## REQUIRED ACTION
When the word "Minskas" shows up in a line of the records below, copy that line.

## Data items
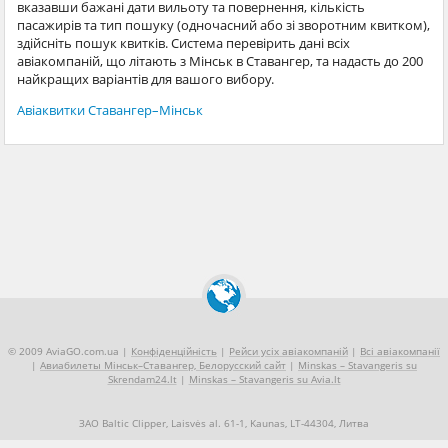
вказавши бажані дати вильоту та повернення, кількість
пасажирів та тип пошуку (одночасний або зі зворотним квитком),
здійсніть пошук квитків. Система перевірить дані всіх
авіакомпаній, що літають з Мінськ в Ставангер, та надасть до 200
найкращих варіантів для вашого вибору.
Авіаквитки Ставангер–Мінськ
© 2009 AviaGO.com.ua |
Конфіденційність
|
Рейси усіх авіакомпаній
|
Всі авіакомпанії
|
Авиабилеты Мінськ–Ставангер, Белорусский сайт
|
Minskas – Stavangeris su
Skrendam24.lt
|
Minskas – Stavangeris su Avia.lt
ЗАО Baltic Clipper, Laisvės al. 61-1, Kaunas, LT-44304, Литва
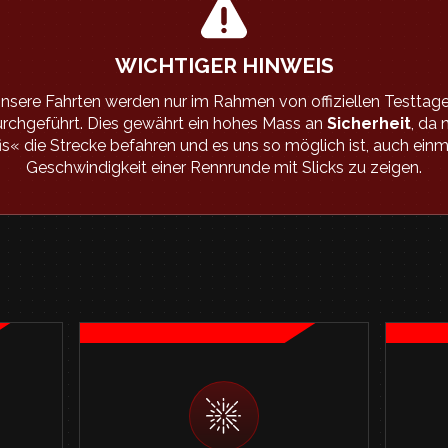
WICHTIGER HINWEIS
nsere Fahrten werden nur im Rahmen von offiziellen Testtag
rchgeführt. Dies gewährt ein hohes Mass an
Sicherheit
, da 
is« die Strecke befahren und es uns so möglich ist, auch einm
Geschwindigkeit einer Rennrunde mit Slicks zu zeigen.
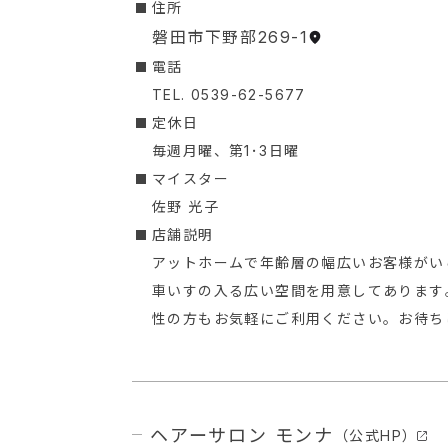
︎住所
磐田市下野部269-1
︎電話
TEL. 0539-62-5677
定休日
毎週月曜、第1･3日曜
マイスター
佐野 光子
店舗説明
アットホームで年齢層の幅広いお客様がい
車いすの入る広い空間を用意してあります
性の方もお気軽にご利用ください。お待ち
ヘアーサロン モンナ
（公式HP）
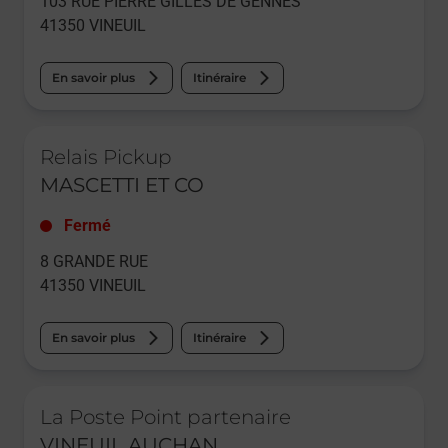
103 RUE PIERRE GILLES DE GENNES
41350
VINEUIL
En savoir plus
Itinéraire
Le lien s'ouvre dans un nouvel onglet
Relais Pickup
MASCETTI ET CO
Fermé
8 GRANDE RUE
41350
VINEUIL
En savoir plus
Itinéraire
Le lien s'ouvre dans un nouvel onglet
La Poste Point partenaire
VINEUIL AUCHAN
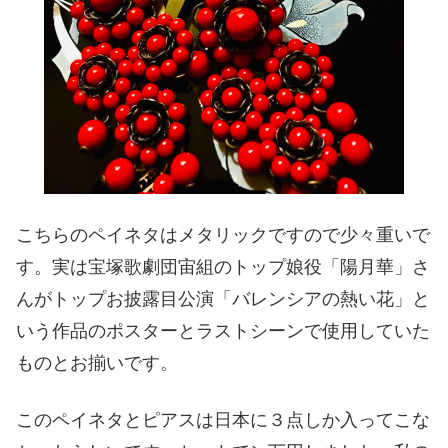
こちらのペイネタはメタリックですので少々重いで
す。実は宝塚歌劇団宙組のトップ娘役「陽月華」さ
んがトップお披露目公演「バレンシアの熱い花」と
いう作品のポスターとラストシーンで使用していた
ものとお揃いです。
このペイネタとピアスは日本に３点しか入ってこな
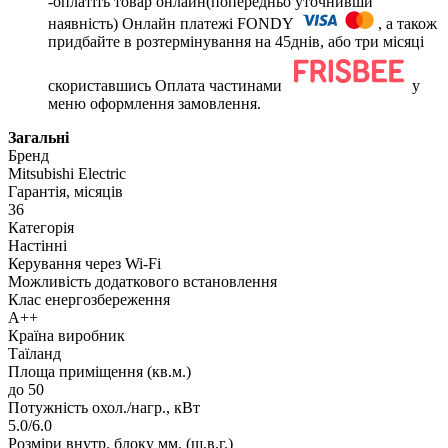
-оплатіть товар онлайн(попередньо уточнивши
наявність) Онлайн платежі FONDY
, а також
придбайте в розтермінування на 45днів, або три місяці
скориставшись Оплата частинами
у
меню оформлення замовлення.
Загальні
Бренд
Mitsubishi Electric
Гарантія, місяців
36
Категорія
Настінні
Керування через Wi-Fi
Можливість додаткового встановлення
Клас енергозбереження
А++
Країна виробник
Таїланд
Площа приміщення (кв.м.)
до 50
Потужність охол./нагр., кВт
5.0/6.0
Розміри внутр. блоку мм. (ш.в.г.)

## REPLY TO THE TASK
Minskas – Stavangeris su
Minskas – Stavangeris su Avia.lt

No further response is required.